Tuesday, August 17, 2010

Weeks Too Late: Ink

Ink. Written & Directed by Jamin Winans.

Preconceptions: Here comes another one of my shot in the dark reviews. Yes, in order to pluck the gems out of the squalor I've picked another movie I hadn't heard of that looked interesting, basically at random. This has worked out well for me in the past, right? Not a whole lot of preconceptions for this movie, except that I knew it was a bit popular online and that I thought it was animated (it really wasn't, not really sure where that one came from).

General Review: Well, cupcakes, you might not know what the basic plot of this one is, because it is independent and mostly released online.
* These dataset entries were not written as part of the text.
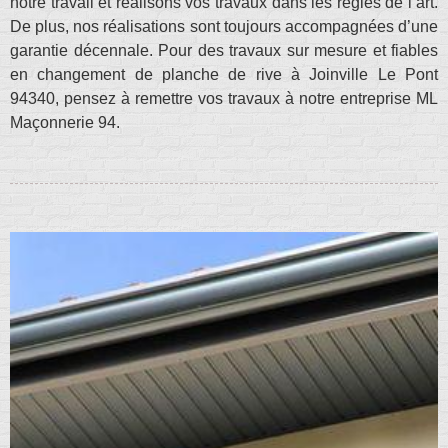
notre travail et réalisons vos travaux dans les règles de l’art.
De plus, nos réalisations sont toujours accompagnées d’une
garantie décennale. Pour des travaux sur mesure et fiables
en changement de planche de rive à Joinville Le Pont
94340, pensez à remettre vos travaux à notre entreprise ML
Maçonnerie 94.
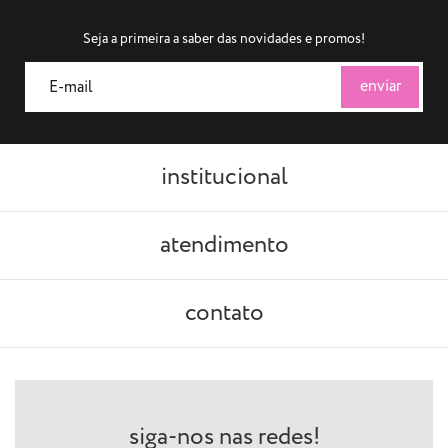
Seja a primeira a saber das novidades e promos!
institucional
atendimento
contato
siga-nos nas redes!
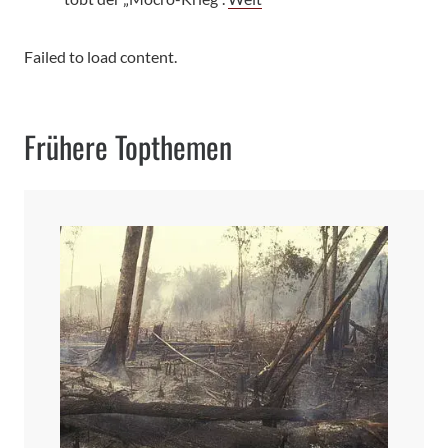
Failed to load content.
Frühere Topthemen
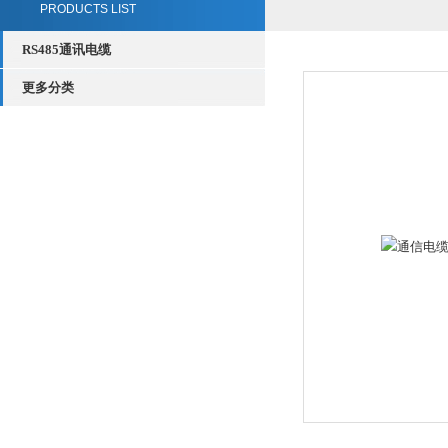
PRODUCTS LIST
RS485通讯电缆
更多分类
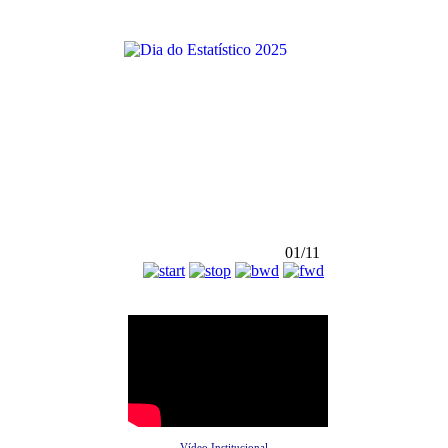
01/11
Vídeo Institucional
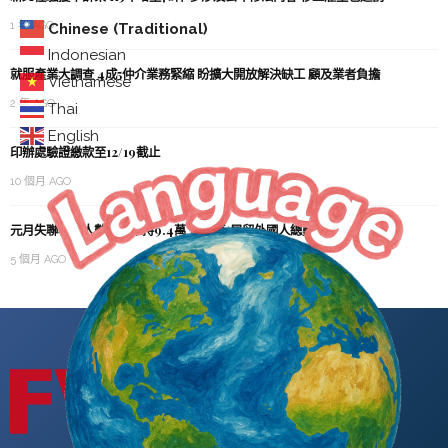
1 年 AGO
Chinese (Traditional)
Indonesian
就服產業大調查 4成5仲介業務緊縮 盼擴大開放解決缺工 顧及業者負擔
Vietnamese
2 年 AGO
Thai
English
印辦處驗證繳款至12/19截止
10 個月 AGO
元月失聯移工人數略減維持9.4萬 逾期停/居留外國人總數約15萬人
5 個月 AGO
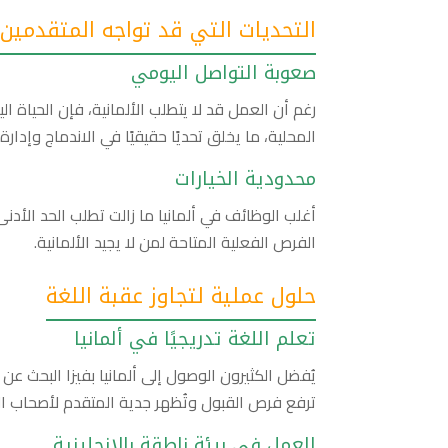
التحديات التي قد تواجه المتقدمين
صعوبة التواصل اليومي
رغم أن العمل قد لا يتطلب الألمانية، فإن الحياة ال
المحلية، ما يخلق تحديًا حقيقيًا في الاندماج وإدارة
محدودية الخيارات
أغلب الوظائف في ألمانيا ما زالت تطلب الحد الأ
الفرص الفعلية المتاحة لمن لا يجيد الألمانية.
حلول عملية لتجاوز عقبة اللغة
تعلم اللغة تدريجيًا في ألمانيا
يُفضل الكثيرون الوصول إلى ألمانيا بفيزا البحث 
ترفع فرص القبول وتُظهر جدية المتقدم لأصحاب ا
العمل في بيئة ناطقة بالإنجليزية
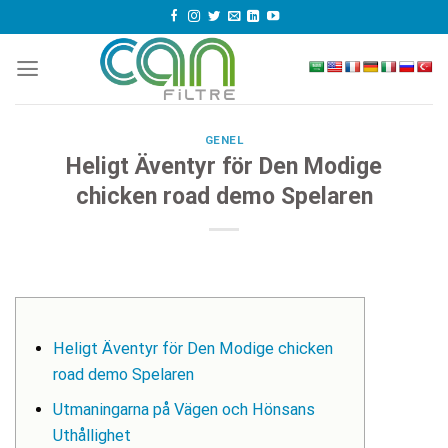
Skip
to
content
GENEL
Heligt Äventyr för Den Modige
chicken road demo Spelaren
Heligt Äventyr för Den Modige chicken
road demo Spelaren
Utmaningarna på Vägen och Hönsans
Uthållighet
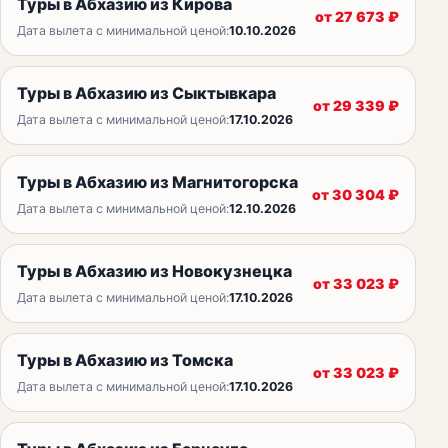
Туры в Абхазию из Кирова
от
27 673
₽
Дата вылета с минимальной ценой:
10.10.2026
Туры в Абхазию из Сыктывкара
от
29 339
₽
Дата вылета с минимальной ценой:
17.10.2026
Туры в Абхазию из Магнитогорска
от
30 304
₽
Дата вылета с минимальной ценой:
12.10.2026
Туры в Абхазию из Новокузнецка
от
33 023
₽
Дата вылета с минимальной ценой:
17.10.2026
Туры в Абхазию из Томска
от
33 023
₽
Дата вылета с минимальной ценой:
17.10.2026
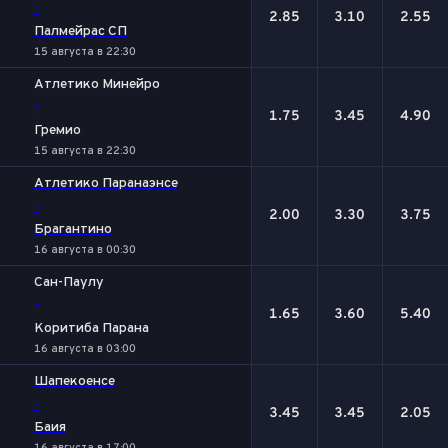
-
2.85
3.10
2.55
Палмейрас СП
15 августа в 22:30
Атлетико Минейро
-
1.75
3.45
4.90
Гремио
15 августа в 22:30
Атлетико Паранаэнсе
-
2.00
3.30
3.75
Брагантино
16 августа в 00:30
Сан-Паулу
-
1.65
3.60
5.40
Коритиба Парана
16 августа в 03:00
Шапекоенсе
-
3.45
3.45
2.05
Баия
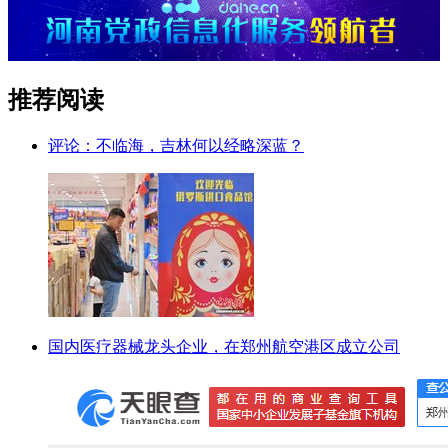
推荐阅读
评论：不临海，吉林何以经略深蓝？
国内医疗器械龙头企业，在郑州航空港区成立公司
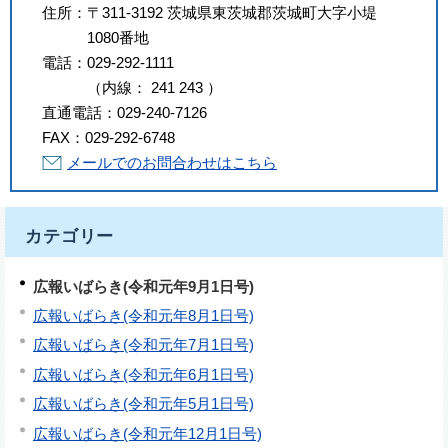
住所：
〒311-3192 茨城県東茨城郡茨城町大字小堤
1080番地
電話：
029-292-1111
（
内線
：
241
243
）
直通電話：
029-240-7126
FAX：
029-292-6748
メールでのお問合わせはこちら
カテゴリー
広報いばらき(令和元年9月1日号)
広報いばらき(令和元年8月1日号)
広報いばらき(令和元年7月1日号)
広報いばらき(令和元年6月1日号)
広報いばらき(令和元年5月1日号)
広報いばらき(令和元年12月1日号)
This is normally the point where I give you a helpful plot summary, but since in this case that will entirely spoil the movie, I'm not gonna. You've been reading for some months now and reading a blog for that long surely means you've given me your unstinting, blind trust, right? Of course you have! It's practically contractual.
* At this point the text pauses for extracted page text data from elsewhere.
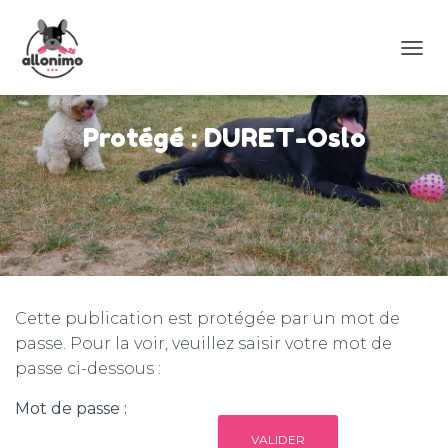
D
É
P
L
Protégé : DURET-Oslo
I
E
R
L
A
N
A
V
I
G
Cette publication est protégée par un mot de
A
passe. Pour la voir, veuillez saisir votre mot de
T
passe ci-dessous :
I
O
N
Mot de passe :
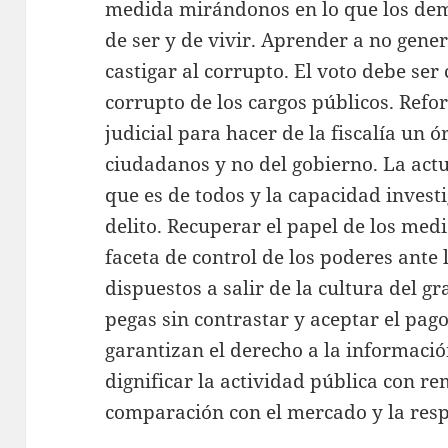
medida mirándonos en lo que los dem
de ser y de vivir. Aprender a no gene
castigar al corrupto. El voto debe ser
corrupto de los cargos públicos. Ref
judicial para hacer de la fiscalía un ó
ciudadanos y no del gobierno. La actu
que es de todos y la capacidad investi
delito. Recuperar el papel de los med
faceta de control de los poderes ante
dispuestos a salir de la cultura del g
pegas sin contrastar y aceptar el pag
garantizan el derecho a la informació
dignificar la actividad pública con 
comparación con el mercado y la res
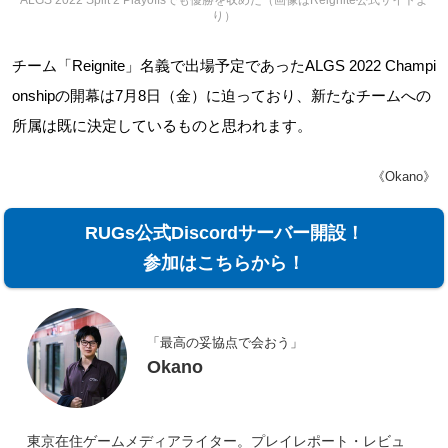
ALGS 2022 Split 2 Playoffsでも優勝を収めた（画像はReignite公式サイトよ
り）
チーム「Reignite」名義で出場予定であったALGS 2022 Champi
onshipの開幕は7月8日（金）に迫っており、新たなチームへの
所属は既に決定しているものと思われます。
《Okano》
RUGs公式Discordサーバー開設！
参加はこちらから！
「最高の妥協点で会おう」
Okano
東京在住ゲームメディアライター。プレイレポート・レビュ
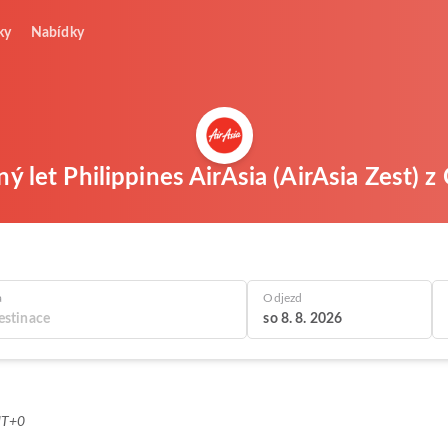
ky
Nabídky
ný let Philippines AirAsia (AirAsia Zest) 
a
Odjezd
so 8. 8. 2026
MT+0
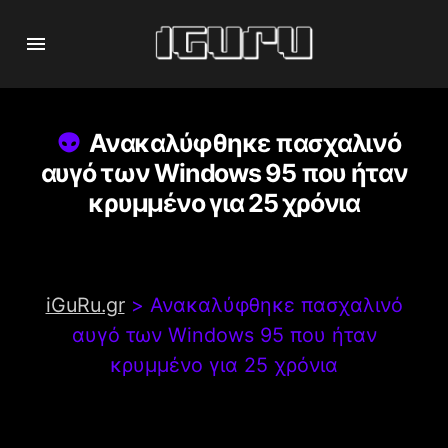
Ανακαλύφθηκε πασχαλινό
αυγό των Windows 95 που ήταν
κρυμμένο για 25 χρόνια
iGuRu.gr
>
Ανακαλύφθηκε πασχαλινό
αυγό των Windows 95 που ήταν
κρυμμένο για 25 χρόνια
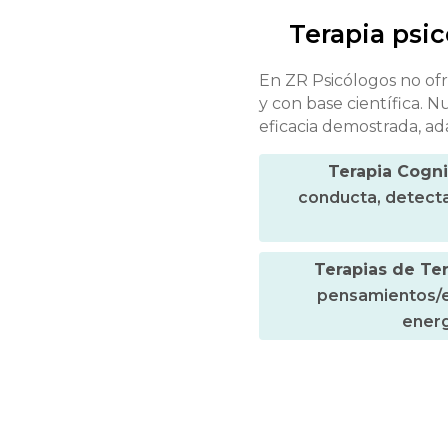
Terapia psic
En ZR Psicólogos no of
y con base científica.
eficacia demostrada, ad
Terapia Cogni
conducta, detecta
Terapias de Te
pensamientos/em
energ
Now that I'm assured of your faith in my taste, I want to give this flick a big thumbs up. I've seen a good chunk of smart movies in my time, but I haven't seen a ton of smart movies that acknowledge that the audience isn't mostly brain dead. Ink expects you to be able to understand basic narrative flow, be able to fill in any niggling gaps with your own well thought-out suppositions and generally keep up with a fast pace of information. While I've certainly seen any number of entertaining movies, it's a rare one that sparks my brain into action and expects me to give a little effort back. This movie walked the tiny line between being irritatingly artsy and confusing and spoon-feeding obvious information to the audience (I know it sounds like a great big highway of a line, but me oh my, it isn't). The story takes a number of the rather tarnished standard plot points and gives them the polishing they've needed for ages.

Quinn Hunchar is one of the better child actors I've ever seen at work. She had a good script to work with, but it was her charm and skill that made me give a damn about what happened to her. Given that there are tumblers of water that have more maternal instinct than me, it was an impressive feat. She managed to stay childlike, like an actual child, not the syrupy precocious automaton I've come to expect from movies. The close relationship between her and her father was set up in one brief, well constructed scene. I've seen entire movies that didn't set up relationships this well. While we're continuing to talk about difficult things this movie managed to do, lets round it out with a third: Jennifer Batter played a believable chick warrior character. She wasn't any of the stereotypes that I've grown so DVD-turning-off-ily sick of. She wasn't distant and heartless with a fiery libido just waiting for a man to match her, she wasn't the femme fatale and she wasn't just Conan in drag. Again, equal parts writing and acting (and good costuming, which was consistently good throughout), but Batter made me believe that she was a person as well as an ass kicker.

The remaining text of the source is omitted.